**Provided records:**
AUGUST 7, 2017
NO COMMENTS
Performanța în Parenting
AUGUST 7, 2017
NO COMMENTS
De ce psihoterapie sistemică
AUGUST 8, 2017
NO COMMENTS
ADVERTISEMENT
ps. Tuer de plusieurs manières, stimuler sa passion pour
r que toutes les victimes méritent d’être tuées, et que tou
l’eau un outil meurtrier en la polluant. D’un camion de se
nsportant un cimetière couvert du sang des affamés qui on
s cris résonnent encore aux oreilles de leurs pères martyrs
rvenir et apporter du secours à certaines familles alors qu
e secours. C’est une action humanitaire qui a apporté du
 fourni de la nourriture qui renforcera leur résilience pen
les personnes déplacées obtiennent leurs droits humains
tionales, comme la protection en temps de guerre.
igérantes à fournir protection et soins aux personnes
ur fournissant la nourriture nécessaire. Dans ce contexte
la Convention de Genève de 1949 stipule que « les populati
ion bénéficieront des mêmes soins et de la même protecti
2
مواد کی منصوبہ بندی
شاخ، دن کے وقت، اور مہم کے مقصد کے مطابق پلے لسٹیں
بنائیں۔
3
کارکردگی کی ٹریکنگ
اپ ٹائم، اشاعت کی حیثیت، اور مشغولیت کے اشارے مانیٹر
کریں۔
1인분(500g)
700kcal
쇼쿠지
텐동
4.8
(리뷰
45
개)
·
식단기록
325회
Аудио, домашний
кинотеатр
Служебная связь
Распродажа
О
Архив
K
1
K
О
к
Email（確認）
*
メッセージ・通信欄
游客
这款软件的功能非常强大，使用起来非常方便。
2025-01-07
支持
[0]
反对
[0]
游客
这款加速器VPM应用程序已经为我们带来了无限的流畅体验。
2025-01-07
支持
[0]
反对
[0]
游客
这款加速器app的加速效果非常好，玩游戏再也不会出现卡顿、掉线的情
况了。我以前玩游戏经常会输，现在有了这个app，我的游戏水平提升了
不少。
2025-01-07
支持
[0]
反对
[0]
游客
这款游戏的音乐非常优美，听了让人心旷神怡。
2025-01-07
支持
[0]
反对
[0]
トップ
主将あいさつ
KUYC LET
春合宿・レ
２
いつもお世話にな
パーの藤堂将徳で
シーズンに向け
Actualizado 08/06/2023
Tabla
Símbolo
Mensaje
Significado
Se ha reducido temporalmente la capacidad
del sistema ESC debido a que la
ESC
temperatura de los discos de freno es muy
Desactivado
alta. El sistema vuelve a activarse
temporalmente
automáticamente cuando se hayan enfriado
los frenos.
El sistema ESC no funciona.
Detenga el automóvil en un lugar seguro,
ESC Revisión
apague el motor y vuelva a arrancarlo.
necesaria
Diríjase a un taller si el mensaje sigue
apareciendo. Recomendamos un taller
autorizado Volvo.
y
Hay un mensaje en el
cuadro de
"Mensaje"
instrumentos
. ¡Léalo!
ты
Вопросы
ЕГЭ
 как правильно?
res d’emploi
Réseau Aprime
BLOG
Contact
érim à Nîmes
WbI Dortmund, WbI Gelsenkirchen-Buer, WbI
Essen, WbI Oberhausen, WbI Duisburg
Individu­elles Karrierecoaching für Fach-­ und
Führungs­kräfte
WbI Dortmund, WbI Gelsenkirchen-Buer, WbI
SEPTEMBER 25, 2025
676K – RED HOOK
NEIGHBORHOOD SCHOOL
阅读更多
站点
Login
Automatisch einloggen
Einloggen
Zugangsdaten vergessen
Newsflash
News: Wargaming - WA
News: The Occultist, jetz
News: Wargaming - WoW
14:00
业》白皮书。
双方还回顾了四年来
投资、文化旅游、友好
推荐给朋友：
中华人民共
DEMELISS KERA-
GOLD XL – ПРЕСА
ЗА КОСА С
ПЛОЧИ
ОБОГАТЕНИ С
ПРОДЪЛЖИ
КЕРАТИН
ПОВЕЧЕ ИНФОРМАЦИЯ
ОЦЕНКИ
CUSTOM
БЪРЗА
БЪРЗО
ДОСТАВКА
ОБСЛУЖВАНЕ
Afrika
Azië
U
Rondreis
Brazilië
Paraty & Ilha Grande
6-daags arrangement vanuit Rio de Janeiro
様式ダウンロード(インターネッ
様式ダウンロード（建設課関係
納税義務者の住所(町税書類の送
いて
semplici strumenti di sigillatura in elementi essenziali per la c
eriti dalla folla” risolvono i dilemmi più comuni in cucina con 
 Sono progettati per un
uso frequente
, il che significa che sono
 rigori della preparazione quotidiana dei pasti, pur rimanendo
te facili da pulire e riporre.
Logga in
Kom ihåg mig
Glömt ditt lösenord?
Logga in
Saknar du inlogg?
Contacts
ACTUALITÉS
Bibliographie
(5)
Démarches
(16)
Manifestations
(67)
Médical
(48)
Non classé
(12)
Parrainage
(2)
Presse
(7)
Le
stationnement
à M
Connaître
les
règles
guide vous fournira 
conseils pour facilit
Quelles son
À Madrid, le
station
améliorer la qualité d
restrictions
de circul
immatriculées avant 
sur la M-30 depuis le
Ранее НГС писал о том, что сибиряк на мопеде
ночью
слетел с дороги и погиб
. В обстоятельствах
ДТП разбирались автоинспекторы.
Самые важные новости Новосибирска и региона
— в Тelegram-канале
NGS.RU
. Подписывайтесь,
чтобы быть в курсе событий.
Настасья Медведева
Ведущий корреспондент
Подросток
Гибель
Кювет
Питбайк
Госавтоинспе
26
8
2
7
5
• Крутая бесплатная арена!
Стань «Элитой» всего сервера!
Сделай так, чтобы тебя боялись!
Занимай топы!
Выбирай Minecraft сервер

**Task goal:**
Every line above that has the string "taller" needs to be copied.

**Task solution:**
Diríjase a un taller si el mensaje sigue
apareciendo. Recomendamos un taller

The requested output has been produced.